09 Feb 2024 – Friday of Week 5
09 Feb 2024 – Friday of Week 5
1st Reading: 1 Kings 11:29-32; 12:19
The prophet Ahijah announces the breakup of David’s kingdom
When Jeroboam was leaving Jerusalem, the prophet Ahijah the Shilonite found him on the road. Ahijah had clothed himself with a new garment. The two of them were alone in the open country when Ahijah laid hold of the new garment he was wearing and tore it into twelve pieces. He then said to Jeroboam: Take for yourself ten pieces; for thus says the Lord, the God of Israel, “See, I am about to tear the kingdom from the hand of Solomon, and will give you ten tribes. One tribe will remain his, for the sake of my servant David and for the sake of Jerusalem, the city that I have chosen out of all the tribes of Israel.” So Israel has been in rebellion against the house of David to this day.
Responsorial: Psalm 81
R./: I am the Lord your God; listen to my voice.

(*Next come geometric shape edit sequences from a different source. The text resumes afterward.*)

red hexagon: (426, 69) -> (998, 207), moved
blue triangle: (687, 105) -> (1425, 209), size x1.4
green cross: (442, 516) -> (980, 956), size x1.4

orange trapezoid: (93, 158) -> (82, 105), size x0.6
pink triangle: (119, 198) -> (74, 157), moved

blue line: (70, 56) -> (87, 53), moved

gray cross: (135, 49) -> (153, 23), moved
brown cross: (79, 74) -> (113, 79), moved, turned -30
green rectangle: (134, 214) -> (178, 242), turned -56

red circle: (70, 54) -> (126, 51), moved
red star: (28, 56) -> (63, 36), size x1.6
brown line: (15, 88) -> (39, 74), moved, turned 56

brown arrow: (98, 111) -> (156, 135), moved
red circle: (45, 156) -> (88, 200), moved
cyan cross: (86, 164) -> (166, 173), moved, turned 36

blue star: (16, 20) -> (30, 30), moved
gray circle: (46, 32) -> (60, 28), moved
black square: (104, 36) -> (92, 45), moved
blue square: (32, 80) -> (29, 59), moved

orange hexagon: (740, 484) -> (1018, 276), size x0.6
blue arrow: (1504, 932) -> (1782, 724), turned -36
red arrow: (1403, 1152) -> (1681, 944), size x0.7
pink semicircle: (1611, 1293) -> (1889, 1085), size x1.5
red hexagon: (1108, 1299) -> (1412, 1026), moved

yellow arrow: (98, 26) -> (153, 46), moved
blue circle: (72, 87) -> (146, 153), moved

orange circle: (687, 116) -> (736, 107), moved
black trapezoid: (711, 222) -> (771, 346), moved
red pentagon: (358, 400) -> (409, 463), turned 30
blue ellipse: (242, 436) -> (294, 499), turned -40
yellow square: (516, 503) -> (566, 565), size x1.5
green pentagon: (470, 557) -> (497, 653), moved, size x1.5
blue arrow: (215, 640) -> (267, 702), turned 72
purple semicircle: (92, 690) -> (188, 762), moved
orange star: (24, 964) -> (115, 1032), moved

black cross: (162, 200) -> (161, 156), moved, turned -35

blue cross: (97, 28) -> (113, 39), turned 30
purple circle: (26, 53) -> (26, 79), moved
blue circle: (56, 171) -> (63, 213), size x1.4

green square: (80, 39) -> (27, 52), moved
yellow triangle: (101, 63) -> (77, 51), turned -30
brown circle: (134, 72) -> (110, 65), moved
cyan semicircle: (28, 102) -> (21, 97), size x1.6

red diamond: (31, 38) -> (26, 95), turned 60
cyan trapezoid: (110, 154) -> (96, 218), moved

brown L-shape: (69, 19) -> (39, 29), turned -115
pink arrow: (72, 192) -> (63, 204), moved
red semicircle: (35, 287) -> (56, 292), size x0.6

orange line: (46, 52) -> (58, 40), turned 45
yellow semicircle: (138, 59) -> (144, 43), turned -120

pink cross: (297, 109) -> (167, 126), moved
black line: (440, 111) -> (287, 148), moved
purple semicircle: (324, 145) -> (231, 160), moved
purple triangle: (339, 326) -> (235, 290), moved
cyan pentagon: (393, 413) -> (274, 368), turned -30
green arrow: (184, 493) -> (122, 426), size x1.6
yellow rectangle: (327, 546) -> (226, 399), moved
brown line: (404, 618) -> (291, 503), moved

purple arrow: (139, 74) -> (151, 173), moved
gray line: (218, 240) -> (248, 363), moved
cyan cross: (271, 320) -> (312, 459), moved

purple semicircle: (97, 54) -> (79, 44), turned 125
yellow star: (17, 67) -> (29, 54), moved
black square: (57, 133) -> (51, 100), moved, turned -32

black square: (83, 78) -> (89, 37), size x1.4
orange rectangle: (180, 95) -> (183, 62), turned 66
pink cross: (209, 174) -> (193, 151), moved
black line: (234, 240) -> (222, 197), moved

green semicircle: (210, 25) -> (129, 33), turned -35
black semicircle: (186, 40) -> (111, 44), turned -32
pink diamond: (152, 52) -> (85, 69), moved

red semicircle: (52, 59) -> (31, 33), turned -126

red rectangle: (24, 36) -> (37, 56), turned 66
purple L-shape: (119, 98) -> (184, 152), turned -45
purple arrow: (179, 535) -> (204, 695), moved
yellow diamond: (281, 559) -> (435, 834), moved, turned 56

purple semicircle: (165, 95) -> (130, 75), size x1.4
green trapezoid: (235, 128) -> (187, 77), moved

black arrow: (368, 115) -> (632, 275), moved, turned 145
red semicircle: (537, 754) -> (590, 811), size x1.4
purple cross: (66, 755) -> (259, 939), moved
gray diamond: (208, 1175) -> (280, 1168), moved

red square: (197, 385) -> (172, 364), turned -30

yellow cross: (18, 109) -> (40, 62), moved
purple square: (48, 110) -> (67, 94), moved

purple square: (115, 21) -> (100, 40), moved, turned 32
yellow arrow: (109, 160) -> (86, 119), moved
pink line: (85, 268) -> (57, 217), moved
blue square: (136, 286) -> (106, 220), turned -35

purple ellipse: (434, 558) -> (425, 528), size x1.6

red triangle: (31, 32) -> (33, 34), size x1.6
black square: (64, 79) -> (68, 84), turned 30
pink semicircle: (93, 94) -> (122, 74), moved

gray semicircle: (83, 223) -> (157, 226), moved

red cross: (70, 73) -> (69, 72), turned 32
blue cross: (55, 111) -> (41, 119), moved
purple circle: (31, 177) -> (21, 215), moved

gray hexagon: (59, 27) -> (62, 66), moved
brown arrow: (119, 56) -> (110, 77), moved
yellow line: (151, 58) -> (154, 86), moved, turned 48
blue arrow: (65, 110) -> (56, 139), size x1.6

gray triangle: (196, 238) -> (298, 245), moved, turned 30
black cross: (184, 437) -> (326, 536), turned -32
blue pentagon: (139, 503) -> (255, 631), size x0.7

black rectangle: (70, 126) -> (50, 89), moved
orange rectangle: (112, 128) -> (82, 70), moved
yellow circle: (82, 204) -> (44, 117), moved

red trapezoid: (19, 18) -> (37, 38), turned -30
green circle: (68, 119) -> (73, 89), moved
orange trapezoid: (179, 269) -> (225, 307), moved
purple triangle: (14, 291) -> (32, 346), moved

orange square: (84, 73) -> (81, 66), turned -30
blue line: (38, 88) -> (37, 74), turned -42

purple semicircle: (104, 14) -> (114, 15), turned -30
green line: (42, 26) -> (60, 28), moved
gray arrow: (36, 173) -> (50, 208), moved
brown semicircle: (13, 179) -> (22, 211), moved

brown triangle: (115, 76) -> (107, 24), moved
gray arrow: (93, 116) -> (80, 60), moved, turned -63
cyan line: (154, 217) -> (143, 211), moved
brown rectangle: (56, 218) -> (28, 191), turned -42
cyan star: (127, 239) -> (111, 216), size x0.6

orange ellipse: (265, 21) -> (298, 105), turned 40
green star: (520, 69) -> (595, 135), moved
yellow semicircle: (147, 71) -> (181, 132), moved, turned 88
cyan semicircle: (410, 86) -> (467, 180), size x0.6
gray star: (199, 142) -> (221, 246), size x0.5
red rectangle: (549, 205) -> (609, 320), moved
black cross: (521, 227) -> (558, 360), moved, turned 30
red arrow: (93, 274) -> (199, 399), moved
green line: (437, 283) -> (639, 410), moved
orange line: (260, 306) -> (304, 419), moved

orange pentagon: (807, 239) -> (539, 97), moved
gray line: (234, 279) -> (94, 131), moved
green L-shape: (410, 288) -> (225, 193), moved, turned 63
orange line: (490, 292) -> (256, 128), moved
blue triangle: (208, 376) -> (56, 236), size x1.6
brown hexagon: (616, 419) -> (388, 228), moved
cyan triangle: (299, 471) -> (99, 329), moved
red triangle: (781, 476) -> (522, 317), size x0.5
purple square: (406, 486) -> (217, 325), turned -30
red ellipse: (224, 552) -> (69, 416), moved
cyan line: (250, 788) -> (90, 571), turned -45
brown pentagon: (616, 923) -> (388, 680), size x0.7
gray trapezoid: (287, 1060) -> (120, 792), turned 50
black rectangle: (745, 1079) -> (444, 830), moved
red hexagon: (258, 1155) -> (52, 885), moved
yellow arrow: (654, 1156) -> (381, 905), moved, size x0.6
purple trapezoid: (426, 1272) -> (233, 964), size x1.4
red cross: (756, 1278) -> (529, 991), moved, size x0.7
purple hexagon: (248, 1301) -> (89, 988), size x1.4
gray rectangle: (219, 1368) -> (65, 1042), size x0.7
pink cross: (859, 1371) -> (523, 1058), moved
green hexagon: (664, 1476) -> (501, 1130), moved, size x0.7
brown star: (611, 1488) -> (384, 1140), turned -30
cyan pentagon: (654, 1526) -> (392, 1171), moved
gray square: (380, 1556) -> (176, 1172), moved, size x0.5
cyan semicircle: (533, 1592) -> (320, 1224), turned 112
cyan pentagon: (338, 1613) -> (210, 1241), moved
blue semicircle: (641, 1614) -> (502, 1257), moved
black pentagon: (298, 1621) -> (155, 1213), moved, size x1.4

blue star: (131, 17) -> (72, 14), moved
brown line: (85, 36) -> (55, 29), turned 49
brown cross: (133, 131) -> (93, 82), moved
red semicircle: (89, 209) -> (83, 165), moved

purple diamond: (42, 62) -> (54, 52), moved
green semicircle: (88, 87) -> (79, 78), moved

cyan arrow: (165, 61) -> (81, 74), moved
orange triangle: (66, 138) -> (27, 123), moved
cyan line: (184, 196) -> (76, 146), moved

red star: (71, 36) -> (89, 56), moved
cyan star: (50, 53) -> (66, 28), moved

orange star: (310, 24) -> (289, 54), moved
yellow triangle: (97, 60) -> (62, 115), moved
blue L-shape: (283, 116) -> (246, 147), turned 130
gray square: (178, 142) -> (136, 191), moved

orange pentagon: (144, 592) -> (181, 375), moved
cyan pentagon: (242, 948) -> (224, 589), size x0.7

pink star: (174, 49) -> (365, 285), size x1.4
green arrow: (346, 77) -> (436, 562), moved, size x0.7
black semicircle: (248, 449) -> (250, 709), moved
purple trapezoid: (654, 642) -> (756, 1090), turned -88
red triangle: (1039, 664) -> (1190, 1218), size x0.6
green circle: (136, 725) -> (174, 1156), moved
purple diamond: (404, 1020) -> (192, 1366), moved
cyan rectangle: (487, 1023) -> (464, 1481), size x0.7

Let there be no foreign god among you,
no worship of an alien god.
I am the Lord your God,
who brought you from the land of Egypt. (R./)
But my people did not heed my voice
and Israel would not obey,
so I left them in their stubbornness of heart (R./)
to follow their own designs.
O that my people would heed me,
that Israel would walk in my ways!
At once I would subdue their foes,
turn my hand against their enemies. (R./)
Gospel: Mark 7:31-37
Jesus cures a man who was deaf and dumb, and the people are amazed as his power
Jesus returned from the region of Tyre, and went by way of Sidon towards the Sea of Galilee, in the region of the Decapolis. They brought to him a deaf man who had an impediment in his speech; and they begged him to lay his hand on him. He took him aside in private, away from the crowd, and put his fingers into his ears, and he spat and touched his tongue. Then looking up to heaven, he sighed and said to him, “Ephphatha,” that is, “Be opened.” And immediately his ears were opened, his tongue was released, and he spoke plainly. Then Jesus ordered them to tell no one; but the more he ordered them, the more zealously they proclaimed it. They were astounded beyond measure, saying, “He has done everything well; he even makes the deaf to hear and the mute to speak.”
Paradise Lost and Found
If the Book of Kings tells of the land of Israel being rent apart, the healing power of Jesus shows how harmong may be restored. The healing of the deaf and dumb man is very physical, tangible. Jesus put his fingers in the man’s ears and touched his tongue with saliva, and looked up to heaven with a groan.
In a sense, this poor man was being restored to all that he could be. That Mark intends this scene to indicate the start of the final age, of paradise restored, is hinted later in the text. The phrase, “he makes the deaf hear and the mute speak” is from Isaiah, who adds that “those whom the Lord has ransomed will return and enter Zion singing, crowned with everlasting joy.” The healings of Jesus give a foretaste of universal salvation, as already hinted in the story of the Syro-Phoenician woman. Full of spontaneous joy, the cured man forgets the non-disclosure ban, and tells everyone what Jesus has done for him.
Before that we heard the tragic story of how the kingdom of David was torn apart, and ten of the twelve tribes transferred allegiance to Jeroboam rather than to David’s grandson. The northern tribes rebelled against the excesses of Solomon and his son Roboam, but they would be instrumental in preserving important Mosaic traditions and for the development of prophecy. From the north would emerge the first two of the classical, writing prophets, Amos and Hosea, and the paradise references in Isaiah 35 are from a northern influence.
Even an unwelcome rupture can hide a future blessing. Those who at first seem outsiders can bring a rich insight into the ways of God which we would otherwise overlook.